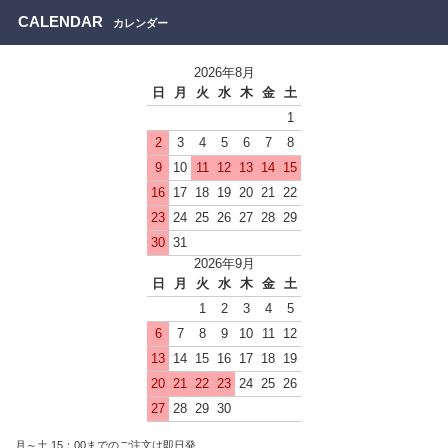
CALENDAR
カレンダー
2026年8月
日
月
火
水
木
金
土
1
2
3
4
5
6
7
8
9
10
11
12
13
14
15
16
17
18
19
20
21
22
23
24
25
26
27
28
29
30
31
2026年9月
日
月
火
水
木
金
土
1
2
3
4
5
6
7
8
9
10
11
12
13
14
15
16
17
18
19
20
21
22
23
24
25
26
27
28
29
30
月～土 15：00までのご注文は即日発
##############################
» EXERCISE PROMPT
The data above, line by line: transcribe it exactly and drop the pictures.

» YOUR RESPONSE
CALENDAR
カレンダー
2026年8月
日
月
火
水
木
金
土
1
2
3
4
5
6
7
8
9
10
11
12
13
14
15
16
17
18
19
20
21
22
23
24
25
26
27
28
29
30
31
2026年9月
日
月
火
水
木
金
土
1
2
3
4
5
6
7
8
9
10
11
12
13
14
15
16
17
18
19
20
21
22
23
24
25
26
27
28
29
30
月～土 15：00までのご注文は即日発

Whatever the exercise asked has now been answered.